The world is facing continued inflationary pressures with still rising interest rates and tightening credit markets, which along with profit and cash flow pressures are increasing the risk of financial distress in manufacturing operations. In such an environment, it makes sense to have a regionalized supply chain that is not only capable of delivering quality and on time, but with the characteristic of being predictable. Mexico provides not only that, but offers an always growing set of processes, capabilities and certifications that are currently attracting new operations and contracts. In the last six months, I have personally seen more companies either establishing operations, developing suppliers and transferring operations or reopening business cases for growth in the country than in the last three years. I can tell by direct experience that big and positive announcements are coming between now and the summer., with new companies, new business, new suppliers needed and new projects in Mexico. 

There are many positives in the Mexican aerospace manufacturing environment. We act as a team. That is easy to say, hard to find. We have learned to collaborate to provide a solid offer to manufacture highly engineered components with a large quantity and complexity of processes. We understood many years ago that this is a team game, and nobody can be successful playing on their own. We turned one of our weaknesses into a strength. There is a mature and integrated supply chain ready to find ways to make things happen. The variety of processes is big enough to be appealing for OEMs and big Tier 1s while still at a size that allows the players to know how and where to connect the dots. That has made Mexican operations a part of all major aerospace programs currently in the market, and with an important contribution. 

Last year, exports rose approximately 20% from previous years and with most commercial programs increasing their delivery rates, we have certainty in believing that the trend will at least be maintained for the coming years. On one side, it is the result of the good quality of components guaranteed and delivered. The resilience of both the manufacturing and economic performance of operations in the country has been demonstrated even in negative economic cycles. It is also important to mention that Mexico has diversified its  export destinations. Fifteen years ago, we were sending more than 90% of the parts produced to the US. Today, 25% of that number goes to  different countries. That is important as it diversifies the risk, reduces dependency on a single economy and increases the leverage of the effects of a true economy of scale. With that we have better control of cash flows, sustained margins, different sources for investment and credit and some stability in an unstable environment of its own. It also adds some ratings in terms of quality and confidence in the operations performed locally. Something we need to be proud of as well is the fact that in the last year we saw a couple of Mexican capital operations opening facilities in Europe and the Middle East to locally serve their customers. 

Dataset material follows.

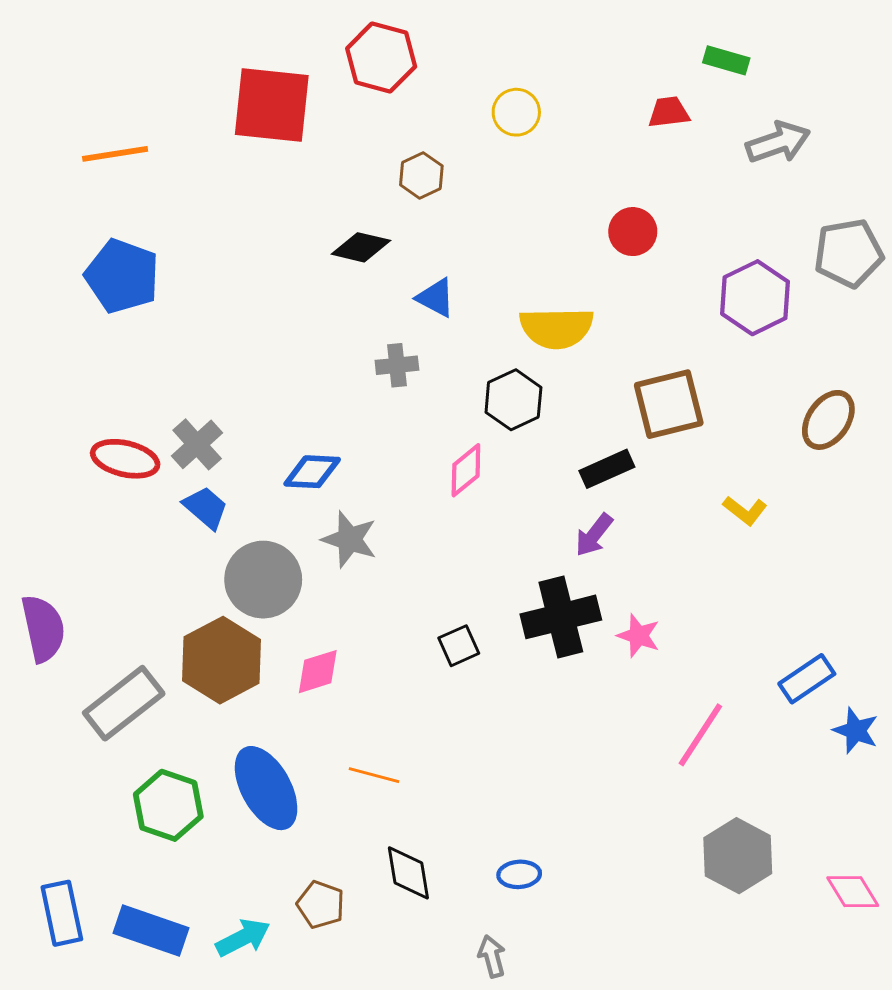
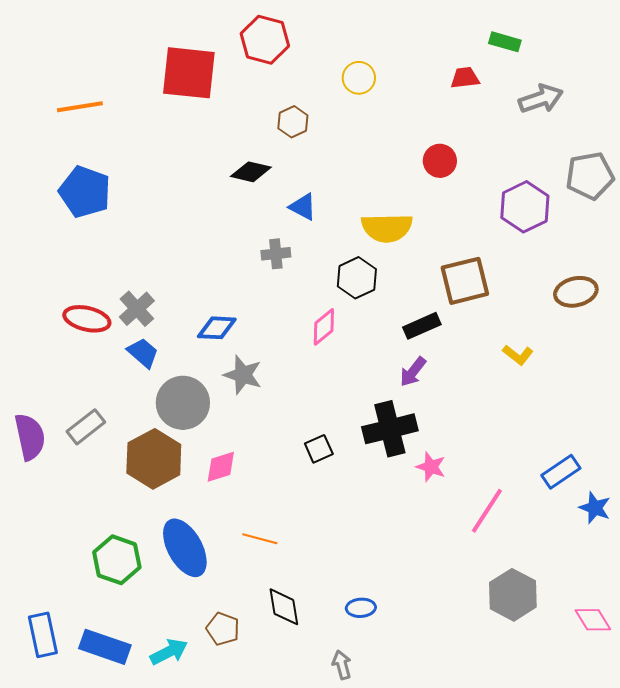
brown ellipse: (828, 420) -> (576, 292), turned 42
pink star: (639, 636) -> (431, 467), moved
gray rectangle: (124, 703) -> (86, 427), moved, size x0.7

Is Everything Perfect in Mexico?

By far, NO. There are many challenges, but we know them and have a mindset to push things  forward. Onechallenge is our human resources and second is vertical integration, among many others. In most countries, shortages of skilled and highly technical resources remain. We have a lot of young people eager to join the industry. We need to keep working on improving our training programs. It has taken us too long to work toward common objectives in education, but I have examples on how universities and technical education centers are willing to listen to companies, learn from more experienced schools around the globe and spur state governments into action to support the growth in demand for specialized resources. We still have a positive demographic landscape, which will not last forever, so this is the last call to make it work in our favor.